-- Recorded data follows --
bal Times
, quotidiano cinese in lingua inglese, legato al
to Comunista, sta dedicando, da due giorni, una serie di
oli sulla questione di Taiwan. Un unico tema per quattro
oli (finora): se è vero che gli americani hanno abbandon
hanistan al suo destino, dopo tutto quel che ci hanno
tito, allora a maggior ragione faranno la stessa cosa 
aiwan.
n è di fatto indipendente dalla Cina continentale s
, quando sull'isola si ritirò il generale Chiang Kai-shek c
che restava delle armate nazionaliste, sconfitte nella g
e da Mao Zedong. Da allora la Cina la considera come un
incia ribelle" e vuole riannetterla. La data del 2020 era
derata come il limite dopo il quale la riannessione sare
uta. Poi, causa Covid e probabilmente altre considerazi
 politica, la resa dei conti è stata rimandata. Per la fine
-- Recorded data concluded --
-- Recorded data follows --
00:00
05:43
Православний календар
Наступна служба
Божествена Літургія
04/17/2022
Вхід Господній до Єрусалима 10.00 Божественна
-- Recorded data concluded --
-- Recorded data follows --
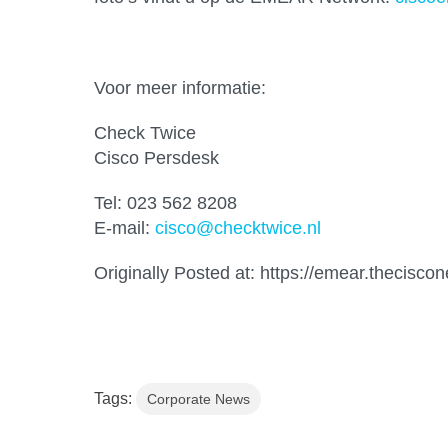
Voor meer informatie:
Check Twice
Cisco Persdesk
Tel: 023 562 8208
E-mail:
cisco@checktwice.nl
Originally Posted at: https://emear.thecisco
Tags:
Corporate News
-- Recorded data concluded --
Beginning with the line that has "cisco@checktwice.nl" and ending with the line that has "Corporate News", set down the lines above exactly and include no others.

* _Written solution_
cisco@checktwice.nl
Originally Posted at: https://emear.thecisco
Tags:
Corporate News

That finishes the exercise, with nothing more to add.